小学校就学の始期に達するまでの子を養育する労働者は、病気、けがをした子の看護や子に予防接種、健康診断を受けさせるために1年に5日(対象家族が2人以上の場合は10日)まで育児休暇を取得することができます。
この育児休暇については、従来、1日単位で取得することとされていましたが、改正後は半日(所定労働時間の2分の1)単位で取得できるようになり、仕事と育児の両立がより図りやすくなります。
契約期間の定めのある労働者については、(ア)育児休業の申出時点で過去1年以上継続して雇用されていること、(イ)子が1歳6か月になるまでの間に雇用契約がなくなることが明らかでないことという要件を満たす場合は育児休業を取得できるようになります。
従来の子が1歳になった後も雇用継続の見込みがあることという曖昧な要件が削除されたため、改正後は対象者が相当数増えることが予想されます。
従来、育児休業等が取得できる対象は、法律上の親子関係がある実子や養子に限られていましたが、改正後は、特別養子縁組の監護期間中の子、養子縁組里親に委託されている子なども新たに含まれるようになります。

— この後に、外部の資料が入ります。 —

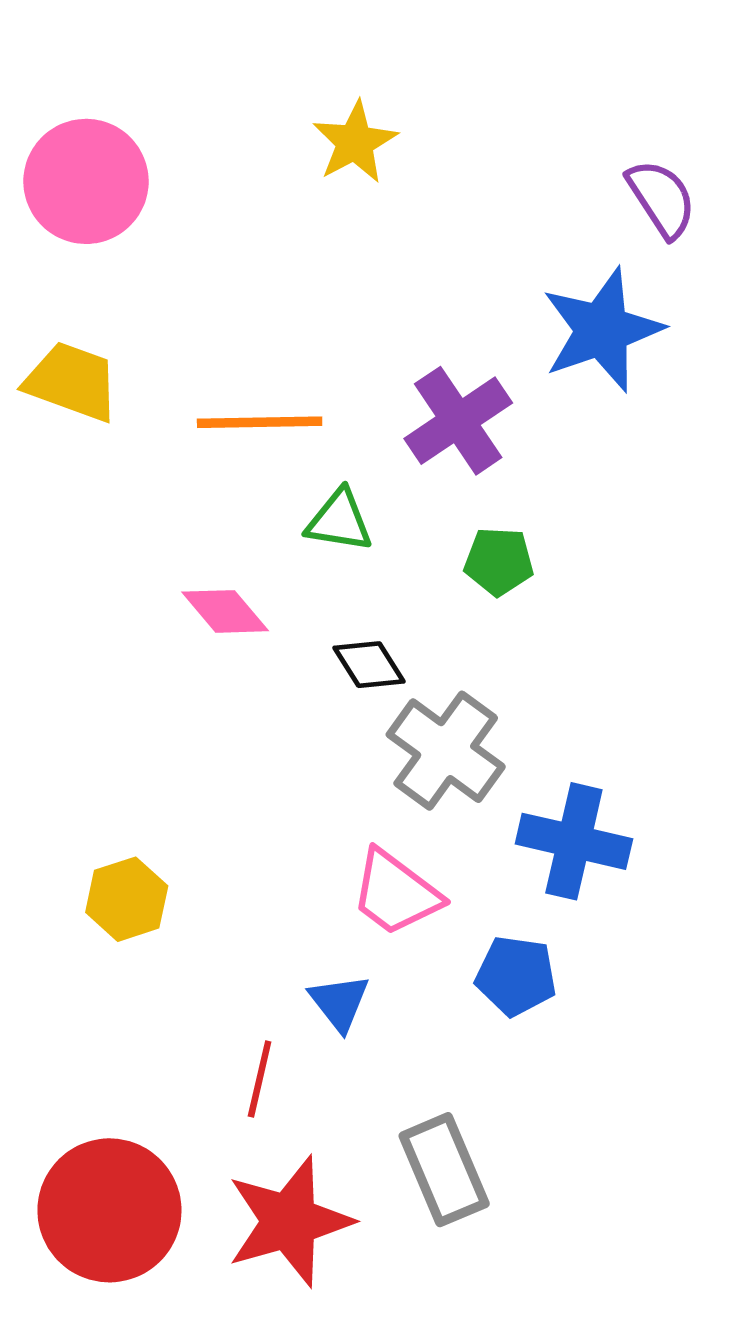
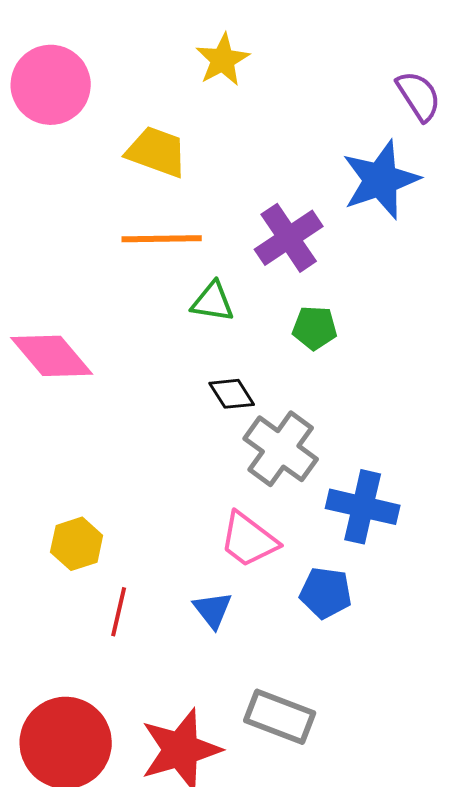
yellow trapezoid: (72, 382) -> (157, 152), moved
pink diamond: (225, 611) -> (52, 356), moved, size x1.5
red line: (260, 1079) -> (119, 612), moved
gray rectangle: (444, 1170) -> (280, 717), turned -46

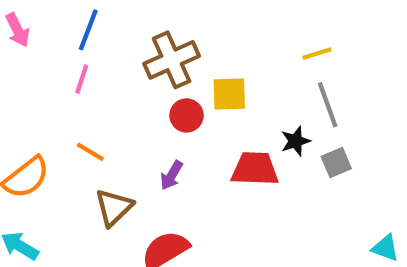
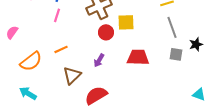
black star: (296, 141) -> (196, 44), moved
orange line: (90, 152) -> (61, 49), turned -56
gray square: (336, 162) -> (176, 54), turned 32

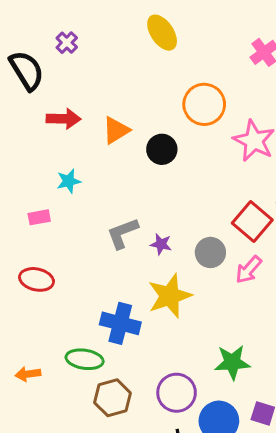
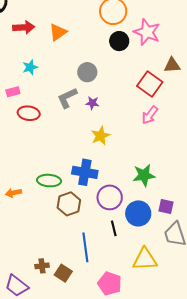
black circle: (162, 149) -> (119, 41), moved
gray circle: (210, 252) -> (87, 72), moved
red ellipse: (37, 279) -> (29, 113), moved
yellow star: (170, 296) -> (101, 136), size x0.7
blue cross: (120, 323) -> (85, 172), moved

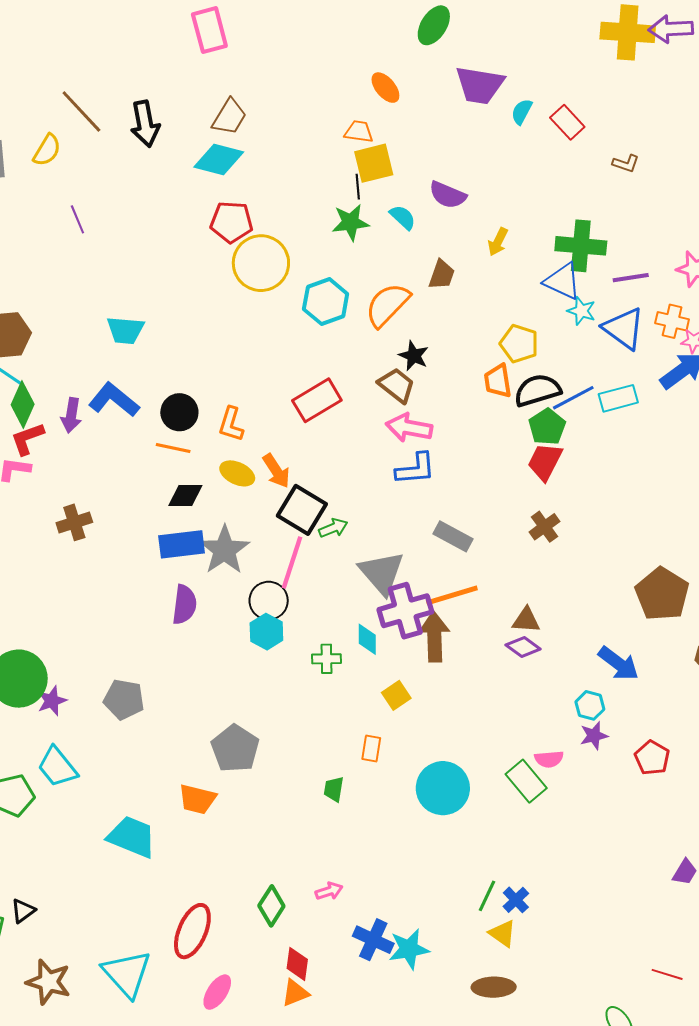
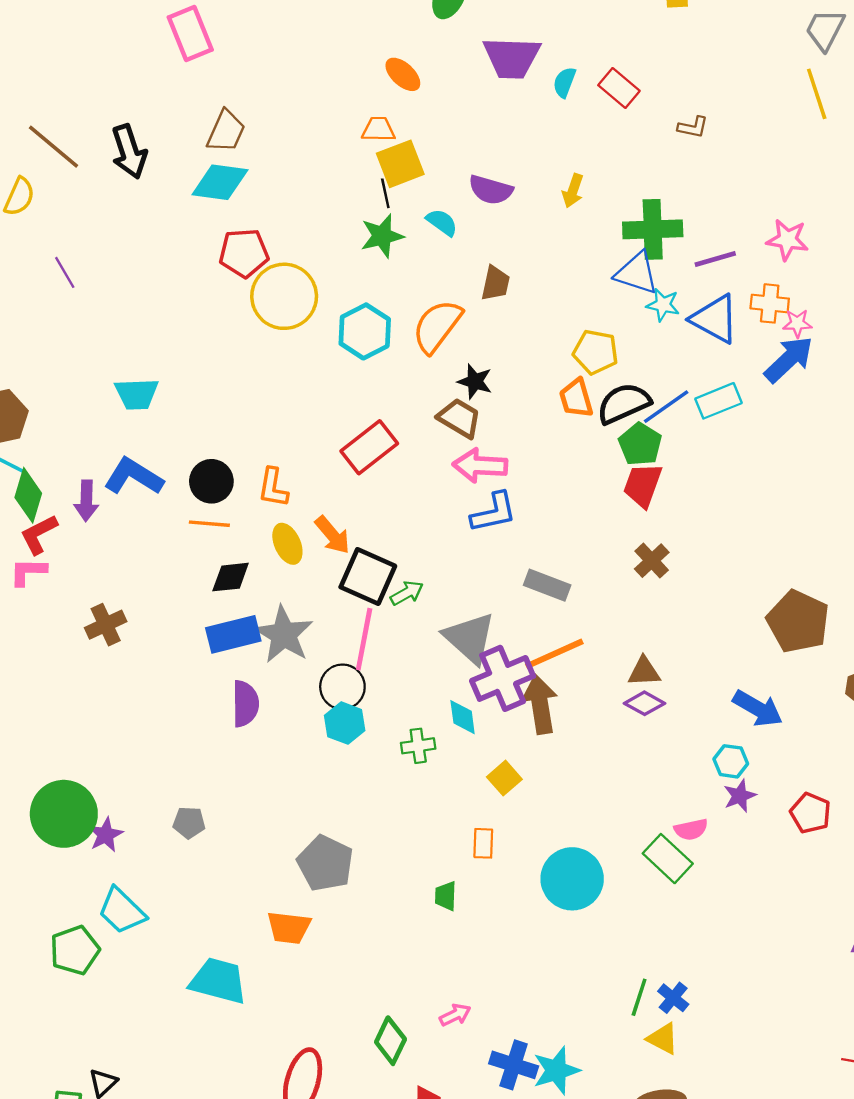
yellow arrow: (498, 242) -> (573, 191), moved
yellow ellipse: (237, 473) -> (287, 544), turned 48
gray pentagon: (124, 699) -> (189, 823), size x0.7

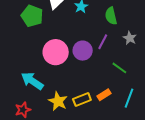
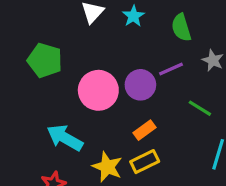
green pentagon: (32, 16) -> (45, 60), moved
purple line: (103, 42) -> (171, 69), turned 42
orange rectangle: (104, 95) -> (145, 130), moved

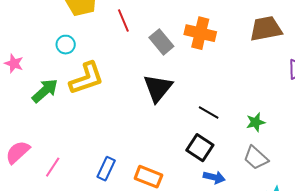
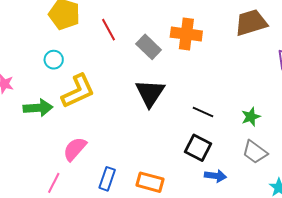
green arrow: (45, 91) -> (38, 108), turned 44
pink semicircle: (18, 152) -> (75, 149), moved

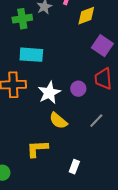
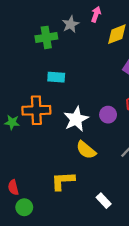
cyan rectangle: (31, 55) -> (56, 77), size x0.7
white rectangle: (74, 167) -> (104, 201), turned -64

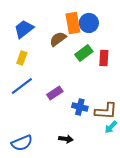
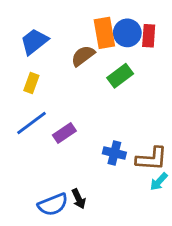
red rectangle: (104, 58) -> (149, 36), moved
purple rectangle: (55, 93) -> (64, 133), moved
black arrow: (66, 139) -> (79, 199), moved, turned 56
blue semicircle: (22, 143) -> (53, 204), moved

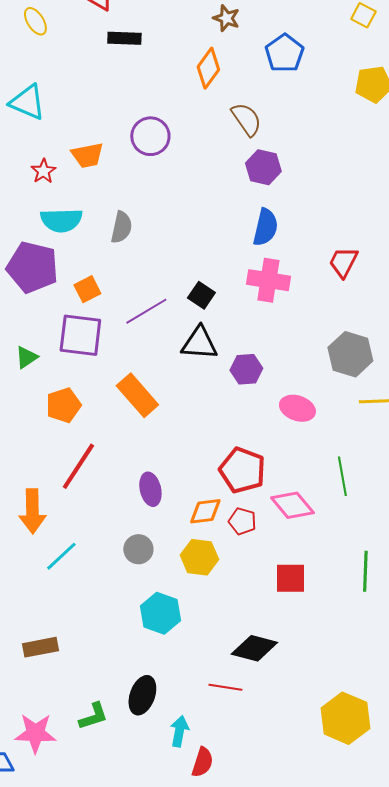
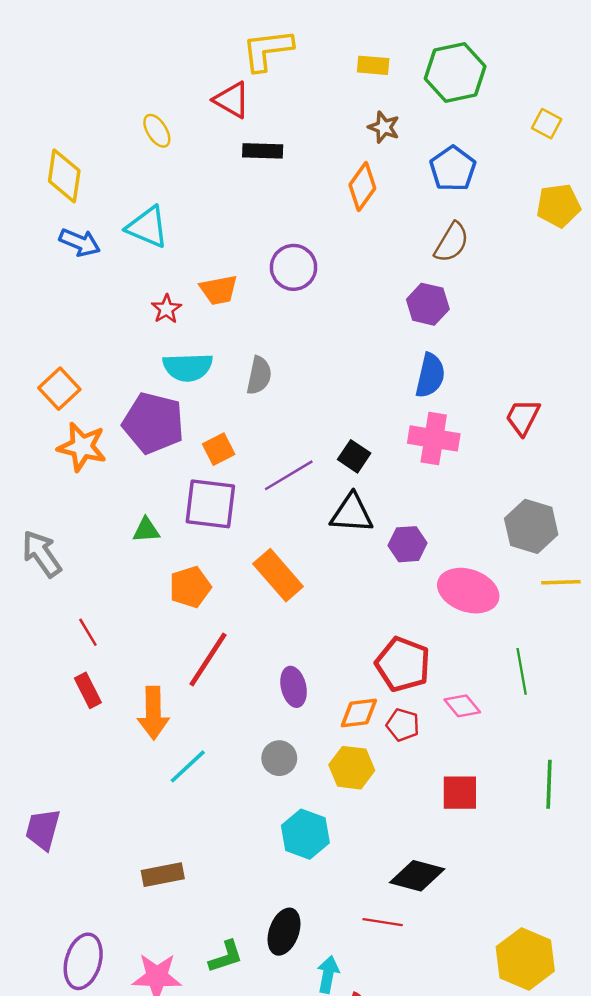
brown semicircle: (246, 119) -> (452, 242), moved, turned 66
green triangle: (26, 357) -> (146, 530), turned 30
pink ellipse: (297, 408) -> (468, 591), size x1.4
pink diamond: (292, 505) -> (462, 706), size x0.7

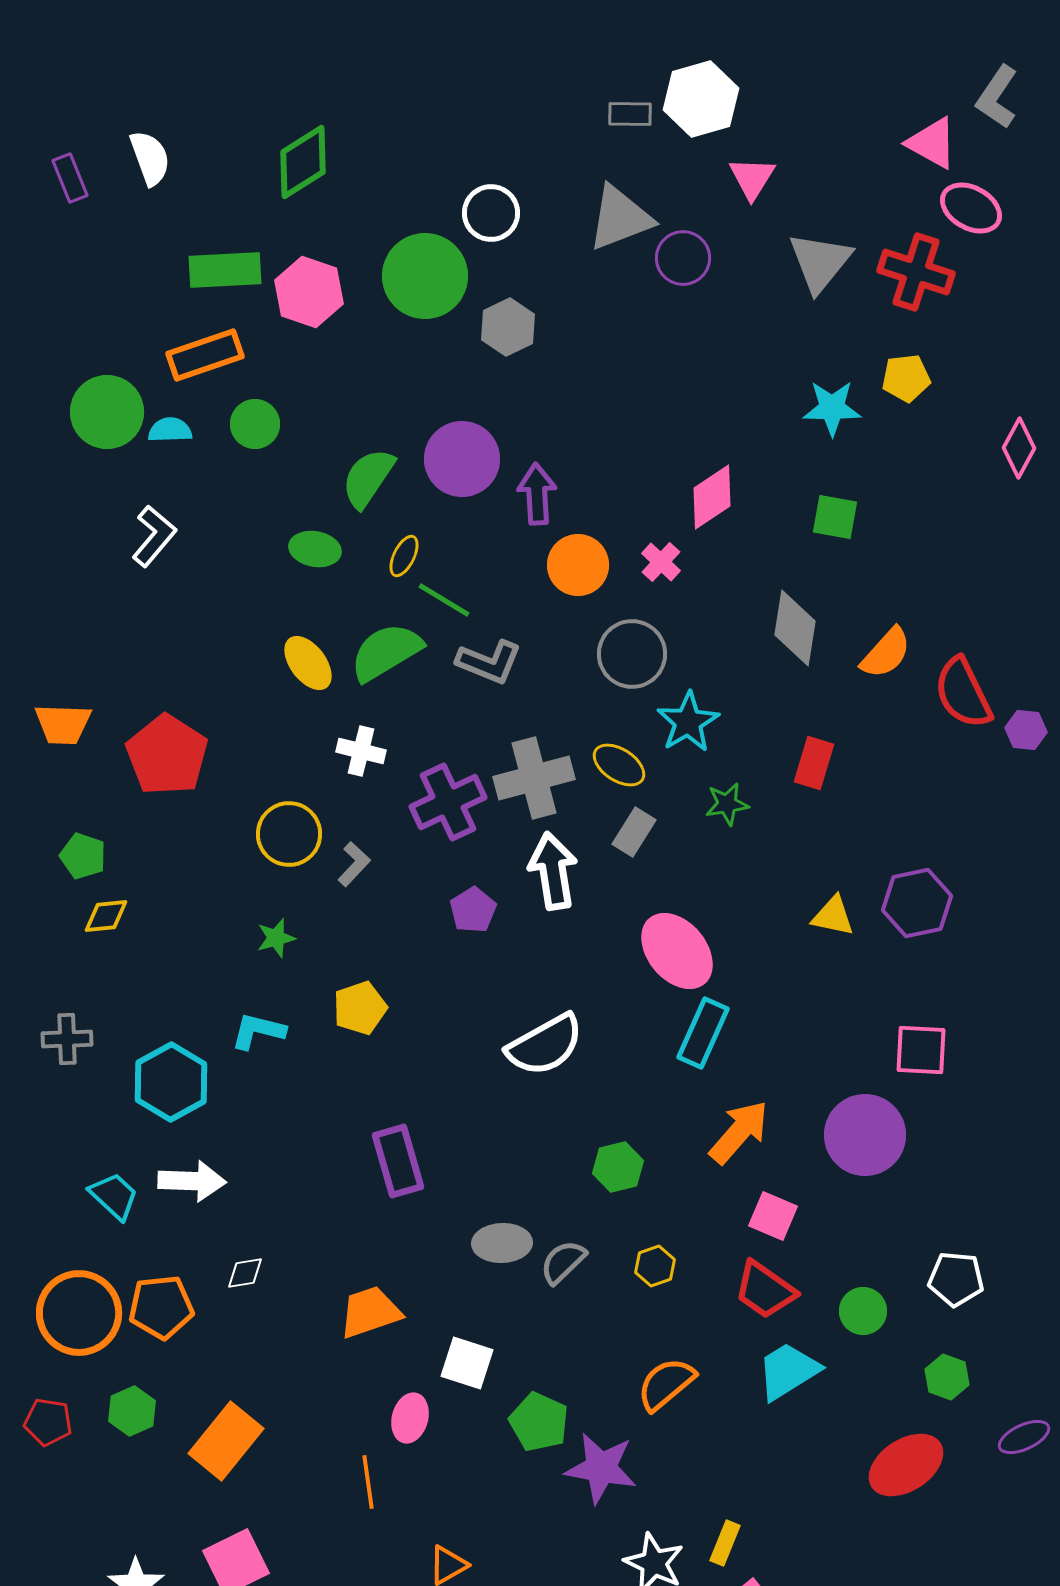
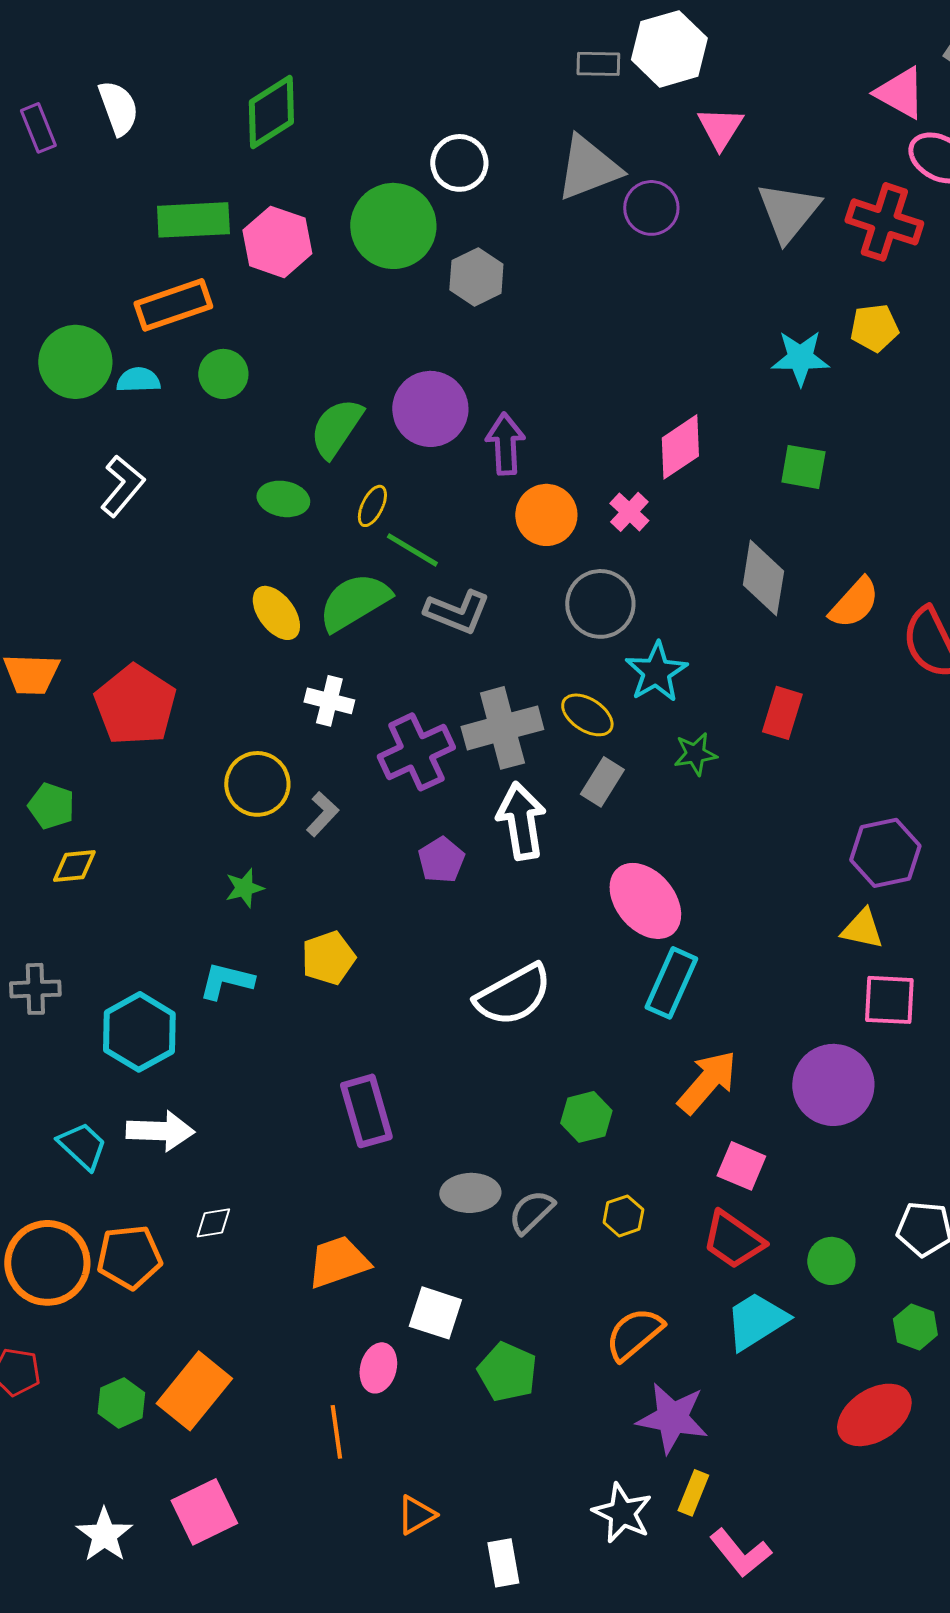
yellow triangle: (833, 916) -> (862, 929), moved
green hexagon: (132, 1411) -> (121, 1403), moved
purple star: (601, 1468) -> (672, 1418), moved

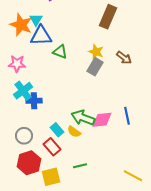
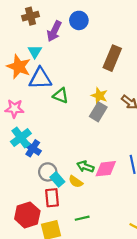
cyan triangle: (36, 20) -> (35, 52), moved
blue cross: (34, 101) -> (33, 148), turned 35
green arrow: (83, 118) -> (85, 167), size x0.7
gray circle: (24, 136) -> (48, 172), moved
red rectangle: (52, 147) -> (52, 198), turned 36

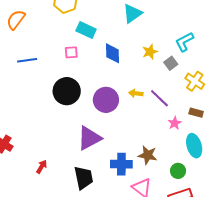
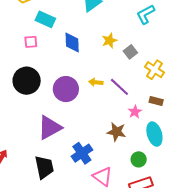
cyan L-shape: (184, 42) -> (146, 14), moved
brown star: (148, 155) -> (116, 132), moved
blue cross: (121, 164) -> (82, 153), turned -35

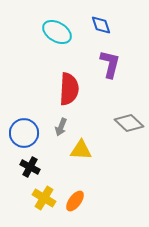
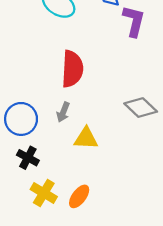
purple L-shape: (110, 64) -> (134, 21), moved

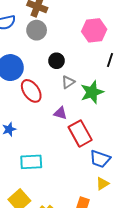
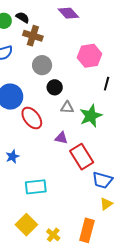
gray circle: (37, 30) -> (42, 65), moved
gray triangle: (68, 82) -> (67, 107), turned 40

以上で述べた介護・育児休業制度等を利用したことにより、労働者が何らかの不利益を受けてしまっては、制度の実効性がなくなってしまいます。
そこで、以上の改正に加えて男女雇用機会均等法も改正され、妊娠・出産・育児休業・介護休業等を理由に会社が労働者を不利益に取扱うことが禁止されるだけでなく、上司や同僚からの嫌がらせ(マタハラ・パタハラ等)を防止する措置を講じることが会社に義務付けられるようになりました。
また、派遣労働者の派遣先に対しても同様の義務が課せられます。
このマタハラ・パタハラ等防止措置も平成29年1月1日から同時に施行されます。